CAPTCHAs in the Loginapp REST API/UI

CAPTCHAs are used in services that are accessible to non-authenticated users. They are intended to prevent bots or automated scripts from accessing Airlock IAM Self-Services.

  • CAPTCHAs are supported by the IAM Loginapp UI and in custom UIs (via SDK) for:
  • User registration self-service flows.
  • SelfRegHCaptcha
  • Public self-service flows (such as password reset).
  • PublicSelfServiceReCaptch
  • Authentication flows (in the user-identifying step).
  • CaptchaAuthFlow

To configure CAPTCHAs in custom configuration-based UIs, see Loginapp REST UI SDK page settings configuration.

Supported types of CAPTCHAs

  • Airlock IAM supports the following types:
  • ReCaptcha (Google)
  • hCaptcha (hCaptcha)

Both CAPTCHA types are 3rd-party services and require an API key to be used. They are free up to a (relatively large) number of usages per month and both can be tested in Airlock IAM without an account. Refer to the service's web pages for further information.

Usage and configuration in IAM flows

CAPTCHAs are supported in self-registration and in public self-service flows. To enable CAPTCHAs, just add (or connect) a CAPTCHA plugin in the corresponding flow step. Refer to the documentation in the Config Editor for further information.

  • At the time this article was written, the following flow steps were supported:
  • User Data Registration Step (self-registration flow)
  • Email Verification Step (self-registration flow)
  • Phone Number Verification Step (self-registration flow)
  • User Identification Step (Public Self-Service)
  • User Identification Step (authentication flow)
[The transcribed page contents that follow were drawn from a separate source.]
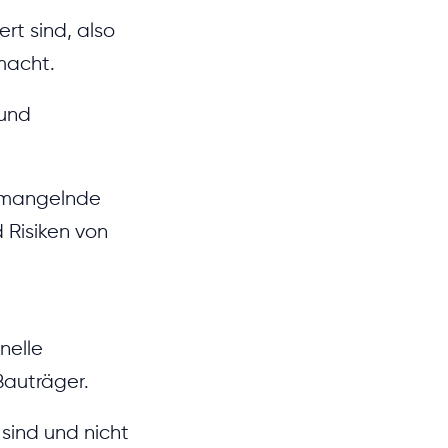
rt sind, also
macht.
 und
e mangelnde
 Risiken von
nelle
auträger.
 sind und nicht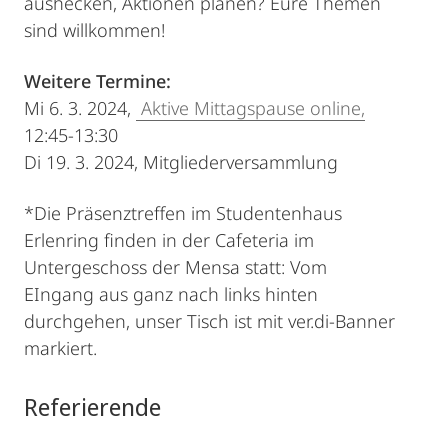
aushecken, Aktionen planen? Eure Themen
sind willkommen!
Weitere Termine:
Mi 6. 3. 2024,
Aktive Mittagspause online,
12:45-13:30
Di 19. 3. 2024, Mitgliederversammlung
*Die Präsenztreffen im Studentenhaus
Erlenring finden in der Cafeteria im
Untergeschoss der Mensa statt: Vom
EIngang aus ganz nach links hinten
durchgehen, unser Tisch ist mit ver.di-Banner
markiert.
Referierende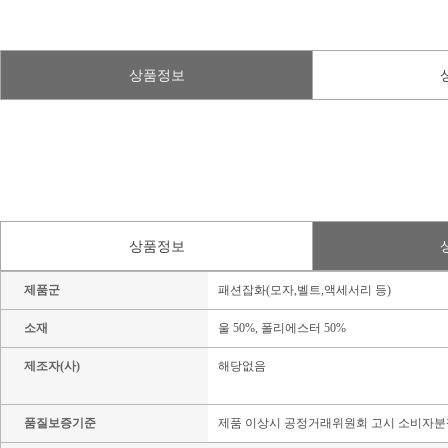
상품정보
상품정보
제품군
패션잡화(모자,벨트,액세서리 등)
소재
울 50%, 폴리에스터 50%
제조자(사)
해당없음
품질보증기준
제품 이상시 공정거래위원회 고시 소비자분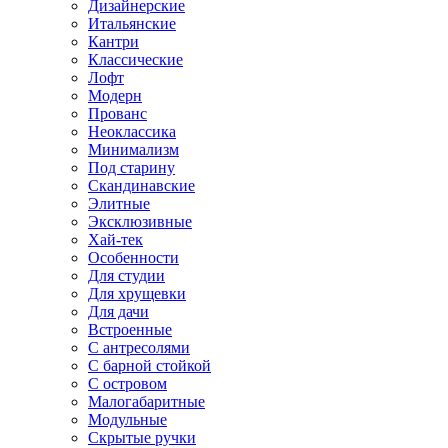
Дизайнерские
Итальянские
Кантри
Классические
Лофт
Модерн
Прованс
Неоклассика
Минимализм
Под старину
Скандинавские
Элитные
Эксклюзивные
Хай-тек
Особенности
Для студии
Для хрущевки
Для дачи
Встроенные
С антресолями
С барной стойкой
С островом
Малогабаритные
Модульные
Скрытые ручки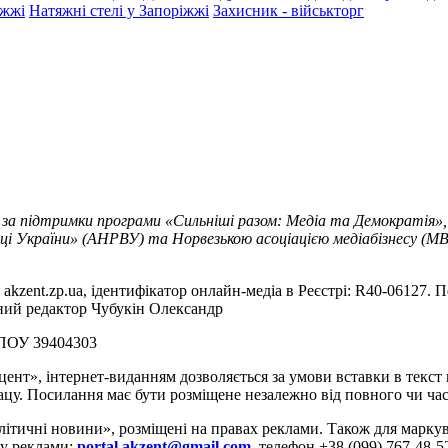
іжжі
Натяжні стелі у Запоріжжі
Захисник - військторг
 за підтримки програми «Сильніші разом: Медіа та Демократія»,
ці України» (АНРВУ) та Норвезькою асоціацією медіабізнесу (MBL
akzent.zp.ua, ідентифікатор онлайн-медіа в Реєстрі: R40-06127. П
вний редактор Чубукін Олександр
РПОУ 39404303
цент», інтернет-виданням дозволяється за умови вставки в текс
цу. Посилання має бути розміщене незалежно від повного чи час
літичні новини», розміщені на правах реклами. Також для марк
ду реклами:
portal.akzent@gmail.com
, телефон +38 (099) 767-48-5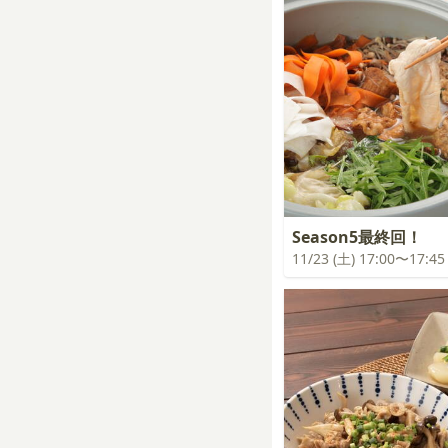
Season5最終回！
11/23 (土) 17:00〜17:45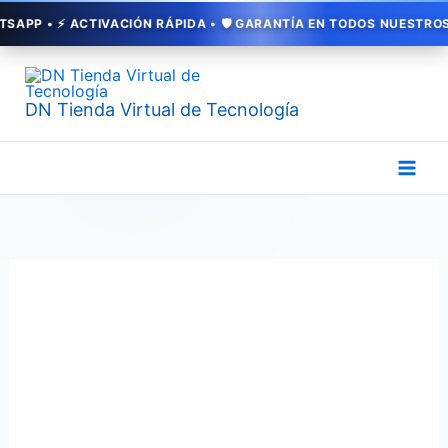
Ir
 • ⚡ ACTIVACIÓN RÁPIDA • 🛡️ GARANTÍA EN TODOS NUESTROS SERV
al
contenido
DN Tienda Virtual de Tecnología
¡Potencia
tu
Red!
Adaptador
de
Red
ENCORE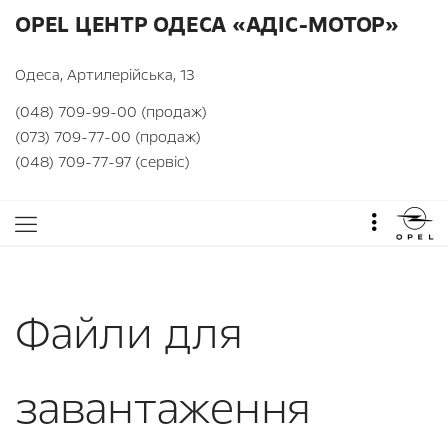
OPEL ЦЕНТР ОДЕСА «АДІС-МОТОР»
Одеса, Артилерійська, 13
(048) 709-99-00 (продаж)
(073) 709-77-00 (продаж)
(048) 709-77-97 (сервіс)
Файли для
завантаження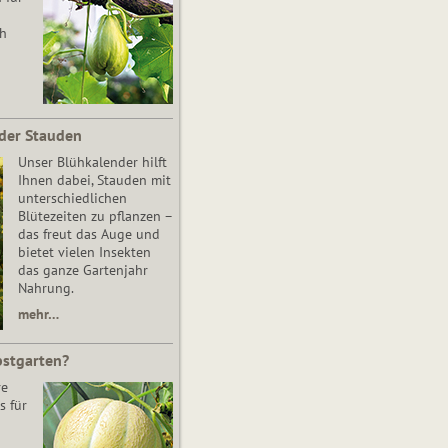
ch
der Stauden
Unser Blühkalender hilft
Ihnen dabei, Stauden mit
unterschiedlichen
Blütezeiten zu pflanzen –
das freut das Auge und
bietet vielen Insekten
das ganze Gartenjahr
Nahrung.
mehr…
bstgarten?
re
s für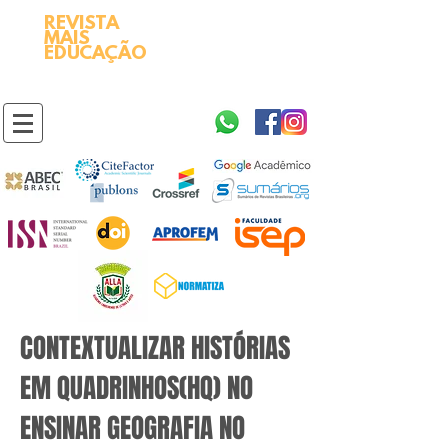
REVISTA
2595-9611​
ISSN
MAIS
https://portal.issn.org/resource/ISSN/2595-9611
EDUCAÇÃO
10.51778
PREFIXO DOI
https://doi.org/10.51778/2595-9611
CONTEXTUALIZAR HISTÓRIAS
EM QUADRINHOS(HQ) NO
ENSINAR GEOGRAFIA NO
When using a Custom Flow Processors plugin (instead of the corresponding default processors plugin), make sure to place the CAPTCHA Processor first in the list.

Note that in the Email Verification Step and the Phone Number Verification Step, messages are sent before verifying the CAPTCHA.

Loginapp REST UI settings

To use CAPTCHAs with the Loginapp REST UI, you need to adapt the configured CSP (content security policy):

  1. Go to:
    Loginapp >> UI Settings >> Loginapp REST UI Content Security Policy (CSP)
  2. Add the required elements to the Content Security Policy for the chosen type of CAPTCHA. Refer to the CAPTCHA plugin documentation in the Config Editor to find out what you need to add. Look for hCAPTCHA or reCAPTCHA plugins.
  • Note that changing the display language of a page containing a hCaptcha does not cause the CAPTCHA's UI to change the language, too.
  • For ReCaptcha, only V2 CAPTCHAS are supported.
  • Incorrectly solved CAPTCHAs do not affect failure counters. The number of retries is therefore not limited by Airlock IAM.

Configuration example

CAPTCHAs should be configured on steps where the user is not yet authenticated. This is why CAPTCHA service plugins (hCAPTCHA or reCAPTCHA) often are configured on registration and verification flow steps.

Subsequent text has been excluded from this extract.